--- GIVEN DATA Enclosed Below ---

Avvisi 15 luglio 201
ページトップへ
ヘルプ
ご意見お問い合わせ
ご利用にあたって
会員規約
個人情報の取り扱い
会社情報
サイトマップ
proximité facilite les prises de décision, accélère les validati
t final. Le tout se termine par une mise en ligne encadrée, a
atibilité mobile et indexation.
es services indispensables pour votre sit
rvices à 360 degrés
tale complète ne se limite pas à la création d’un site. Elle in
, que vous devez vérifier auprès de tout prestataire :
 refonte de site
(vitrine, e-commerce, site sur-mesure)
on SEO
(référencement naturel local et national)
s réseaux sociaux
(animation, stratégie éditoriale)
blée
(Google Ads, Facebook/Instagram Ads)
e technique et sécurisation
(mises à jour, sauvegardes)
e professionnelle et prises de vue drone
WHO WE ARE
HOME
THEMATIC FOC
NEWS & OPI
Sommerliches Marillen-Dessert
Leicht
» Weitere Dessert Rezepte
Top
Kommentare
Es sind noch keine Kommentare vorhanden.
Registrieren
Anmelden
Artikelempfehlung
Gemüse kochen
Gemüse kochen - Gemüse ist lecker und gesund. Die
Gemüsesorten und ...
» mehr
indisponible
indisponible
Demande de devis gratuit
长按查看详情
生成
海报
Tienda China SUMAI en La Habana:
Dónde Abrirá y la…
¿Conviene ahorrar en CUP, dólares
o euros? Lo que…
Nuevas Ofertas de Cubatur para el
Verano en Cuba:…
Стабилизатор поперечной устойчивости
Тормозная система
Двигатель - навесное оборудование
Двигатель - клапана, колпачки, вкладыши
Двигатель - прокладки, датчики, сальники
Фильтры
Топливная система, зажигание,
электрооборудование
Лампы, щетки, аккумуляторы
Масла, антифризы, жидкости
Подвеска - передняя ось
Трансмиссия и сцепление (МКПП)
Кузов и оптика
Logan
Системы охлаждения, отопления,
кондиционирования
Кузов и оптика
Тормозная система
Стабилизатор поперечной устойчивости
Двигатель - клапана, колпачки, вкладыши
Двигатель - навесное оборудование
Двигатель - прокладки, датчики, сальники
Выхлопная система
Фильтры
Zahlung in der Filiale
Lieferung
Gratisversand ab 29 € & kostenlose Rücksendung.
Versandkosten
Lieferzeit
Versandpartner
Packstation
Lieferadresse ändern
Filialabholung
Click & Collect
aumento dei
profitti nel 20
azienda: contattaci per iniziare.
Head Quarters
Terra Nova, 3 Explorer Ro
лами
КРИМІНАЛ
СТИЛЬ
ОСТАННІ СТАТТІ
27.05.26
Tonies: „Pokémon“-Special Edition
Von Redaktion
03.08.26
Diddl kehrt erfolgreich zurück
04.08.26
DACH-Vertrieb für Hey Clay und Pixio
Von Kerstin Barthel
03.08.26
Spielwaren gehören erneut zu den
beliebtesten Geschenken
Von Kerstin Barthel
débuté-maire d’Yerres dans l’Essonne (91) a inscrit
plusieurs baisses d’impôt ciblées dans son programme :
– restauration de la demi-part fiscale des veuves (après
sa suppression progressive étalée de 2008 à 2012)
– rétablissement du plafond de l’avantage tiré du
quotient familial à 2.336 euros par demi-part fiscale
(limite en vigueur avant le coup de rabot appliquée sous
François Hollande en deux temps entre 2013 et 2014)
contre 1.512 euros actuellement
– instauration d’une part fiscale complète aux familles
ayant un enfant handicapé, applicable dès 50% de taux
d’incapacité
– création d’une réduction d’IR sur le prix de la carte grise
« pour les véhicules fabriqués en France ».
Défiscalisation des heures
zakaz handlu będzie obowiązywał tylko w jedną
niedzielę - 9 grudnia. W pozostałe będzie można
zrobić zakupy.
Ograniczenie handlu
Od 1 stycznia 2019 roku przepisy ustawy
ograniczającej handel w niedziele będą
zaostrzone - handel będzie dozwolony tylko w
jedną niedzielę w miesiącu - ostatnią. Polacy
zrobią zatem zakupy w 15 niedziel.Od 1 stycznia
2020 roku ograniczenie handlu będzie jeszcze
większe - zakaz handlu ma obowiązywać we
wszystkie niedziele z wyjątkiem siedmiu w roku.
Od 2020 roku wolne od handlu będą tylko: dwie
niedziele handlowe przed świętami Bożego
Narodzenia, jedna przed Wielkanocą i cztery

--- End of Enclosed GIVEN DATA ---

TASK DETAILS:
Retype all of the data exactly, so that nothing differs from what is given.

RESPONSE:
Avvisi 15 luglio 201
ページトップへ
ヘルプ
ご意見お問い合わせ
ご利用にあたって
会員規約
個人情報の取り扱い
会社情報
サイトマップ
proximité facilite les prises de décision, accélère les validati
t final. Le tout se termine par une mise en ligne encadrée, a
atibilité mobile et indexation.
es services indispensables pour votre sit
rvices à 360 degrés
tale complète ne se limite pas à la création d’un site. Elle in
, que vous devez vérifier auprès de tout prestataire :
 refonte de site
(vitrine, e-commerce, site sur-mesure)
on SEO
(référencement naturel local et national)
s réseaux sociaux
(animation, stratégie éditoriale)
blée
(Google Ads, Facebook/Instagram Ads)
e technique et sécurisation
(mises à jour, sauvegardes)
e professionnelle et prises de vue drone
WHO WE ARE
HOME
THEMATIC FOC
NEWS & OPI
Sommerliches Marillen-Dessert
Leicht
» Weitere Dessert Rezepte
Top
Kommentare
Es sind noch keine Kommentare vorhanden.
Registrieren
Anmelden
Artikelempfehlung
Gemüse kochen
Gemüse kochen - Gemüse ist lecker und gesund. Die
Gemüsesorten und ...
» mehr
indisponible
indisponible
Demande de devis gratuit
长按查看详情
生成
海报
Tienda China SUMAI en La Habana:
Dónde Abrirá y la…
¿Conviene ahorrar en CUP, dólares
o euros? Lo que…
Nuevas Ofertas de Cubatur para el
Verano en Cuba:…
Стабилизатор поперечной устойчивости
Тормозная система
Двигатель - навесное оборудование
Двигатель - клапана, колпачки, вкладыши
Двигатель - прокладки, датчики, сальники
Фильтры
Топливная система, зажигание,
электрооборудование
Лампы, щетки, аккумуляторы
Масла, антифризы, жидкости
Подвеска - передняя ось
Трансмиссия и сцепление (МКПП)
Кузов и оптика
Logan
Системы охлаждения, отопления,
кондиционирования
Кузов и оптика
Тормозная система
Стабилизатор поперечной устойчивости
Двигатель - клапана, колпачки, вкладыши
Двигатель - навесное оборудование
Двигатель - прокладки, датчики, сальники
Выхлопная система
Фильтры
Zahlung in der Filiale
Lieferung
Gratisversand ab 29 € & kostenlose Rücksendung.
Versandkosten
Lieferzeit
Versandpartner
Packstation
Lieferadresse ändern
Filialabholung
Click & Collect
aumento dei
profitti nel 20
azienda: contattaci per iniziare.
Head Quarters
Terra Nova, 3 Explorer Ro
лами
КРИМІНАЛ
СТИЛЬ
ОСТАННІ СТАТТІ
27.05.26
Tonies: „Pokémon“-Special Edition
Von Redaktion
03.08.26
Diddl kehrt erfolgreich zurück
04.08.26
DACH-Vertrieb für Hey Clay und Pixio
Von Kerstin Barthel
03.08.26
Spielwaren gehören erneut zu den
beliebtesten Geschenken
Von Kerstin Barthel
débuté-maire d’Yerres dans l’Essonne (91) a inscrit
plusieurs baisses d’impôt ciblées dans son programme :
– restauration de la demi-part fiscale des veuves (après
sa suppression progressive étalée de 2008 à 2012)
– rétablissement du plafond de l’avantage tiré du
quotient familial à 2.336 euros par demi-part fiscale
(limite en vigueur avant le coup de rabot appliquée sous
François Hollande en deux temps entre 2013 et 2014)
contre 1.512 euros actuellement
– instauration d’une part fiscale complète aux familles
ayant un enfant handicapé, applicable dès 50% de taux
d’incapacité
– création d’une réduction d’IR sur le prix de la carte grise
« pour les véhicules fabriqués en France ».
Défiscalisation des heures
zakaz handlu będzie obowiązywał tylko w jedną
niedzielę - 9 grudnia. W pozostałe będzie można
zrobić zakupy.
Ograniczenie handlu
Od 1 stycznia 2019 roku przepisy ustawy
ograniczającej handel w niedziele będą
zaostrzone - handel będzie dozwolony tylko w
jedną niedzielę w miesiącu - ostatnią. Polacy
zrobią zatem zakupy w 15 niedziel.Od 1 stycznia
2020 roku ograniczenie handlu będzie jeszcze
większe - zakaz handlu ma obowiązywać we
wszystkie niedziele z wyjątkiem siedmiu w roku.
Od 2020 roku wolne od handlu będą tylko: dwie
niedziele handlowe przed świętami Bożego
Narodzenia, jedna przed Wielkanocą i cztery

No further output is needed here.